Deputies then told Angela they would break the glass if Evan didn’t open the door, and threatened to use a taser gun if Evan did not put down the knife, Angela Newsom said. Minutes later, a second police unit arrived and pulled into a neighbor’s driveway but never approached the front porch where the other officer was standing, said Newsom. Instead, those deputies entered the home through the side apartment that belonged to the man who had his thumb bitten, she added. That apartment has an entryway into Angela Newsom’s home, which she says deputies used to reach her son who was standing just inside the front door of Newsom’s apartment.

Meanwhile, the deputy on the porch yelled obscenities at the 17-year-old, urged him to confront the officers, and then said “you aren’t man enough to do anything,” stated Newsom. Then, without warning, Newsom – who was standing in the front yard away from the porch — said she heard what sounded like three gunshots and then the sound of glass breaking.

Evan had been shot and killed.

Afterward, police spent hours inside the house conducting their investigation. Newsom and other witnesses said emergency crews on the scene did nothing to revive her son and made no efforts to rush him to a hospital.

When detectives asked Angela Newsom about what happened that night, she said they were more interested in how the car ended up in the ditch and less concerned about her son.

“They were more worried about the car and Evan would have done two years ago, or three years ago, and not about what happened out here that night.

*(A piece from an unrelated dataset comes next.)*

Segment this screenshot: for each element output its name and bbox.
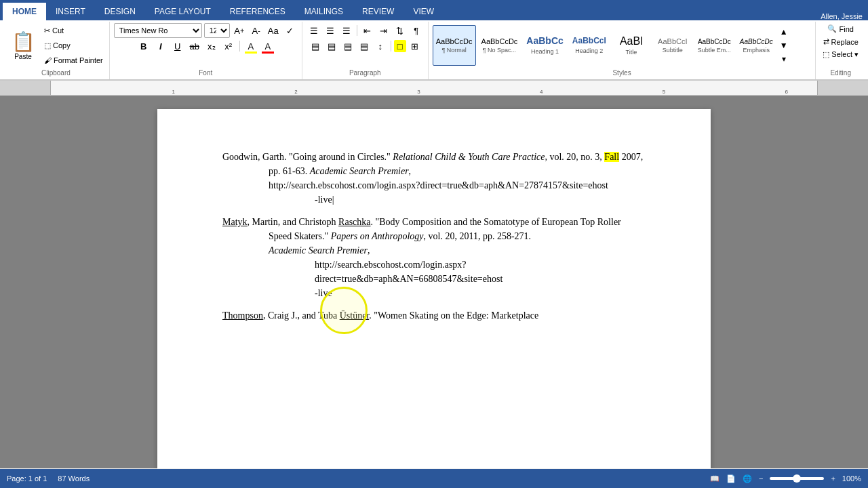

And at the end of the interview I had told him ‘you’re not investigating a shooting, you’re not investigating whether or not deadly force should’ve been used, you’re investigating my son,” Newsom told PotomacLocal.com.

Newsom preferred not to talk about her son’s past, a history she says investigators asked her about. Her son’s past was irrelevant to the decisions the deputies made when her son was shot, she added.

In addition to the nine shell casings, investigators also took a knife, two bullets, and a notebook, according to police documents. It’s not clear what that notebook contained.

Angela Newsom said her son wasn’t perfect, but that he wasn’t a troubled teen, either. He did not use drugs or alcohol to the best of her knowledge, she said. Following Evan’s death, investigators ordered a toxicology report but the results have yet to come back.

Newsom said her son was most likely worried that police had found the car in the ditch, and was worried about the consequences of a subsequent police report and how it would hurt his chances of getting into college to pursue his dream of becoming veterinarian.

“I want him back. [I hope] they’re charging [the police officer that shot Evan] with murder, and they’re going after Stafford County for letting this happen,” said Newsom.

Evan came to Fauquier to attend school

Evan Newsom would have turned 18-years-old in January. A senior at Liberty High School in Bealton, he was in the process of filling out college applications around the time he was killed, his mother Angela said.

His first college choice was Virginia Tech, a school which has a veterinary teaching hospital. His second choice was to attend George Mason University in Fairfax.

Evan and his mother had lived in their home since July after moving from Portsmouth. Angela, who works at Quantico Marine Corps Base, chose to live in Fauquier County because the public schools offered her son the opportunity to enroll in a block scheduling program which offered him a chance to take a full school year of classes in just one semester – something he needed if he was going to obtain the advanced studies diploma he had been working so hard to get.

“We laughed about it. I told him ‘I’m going to be driving 45 minutes to an hour to Quantico and you’re going to be on that school bus,” she said.

Evan was in the process of making friends at school, though his mother said he spent the majority of his life in Henrico County, Va. Both lived there prior to living in Portsmouth and later moving to Fauquier County.

Angela said about 10 of his friends came to his funeral service and uttered kind words about him.

“Someone said to me ‘the thing that sticks out to me most about Evan is that no matter what anybody said to him, if it bothered him, he would just get up and walk off,” said Newsom.

“He wasn’t perfect, but there is a hell of a lot worse out there walking around.”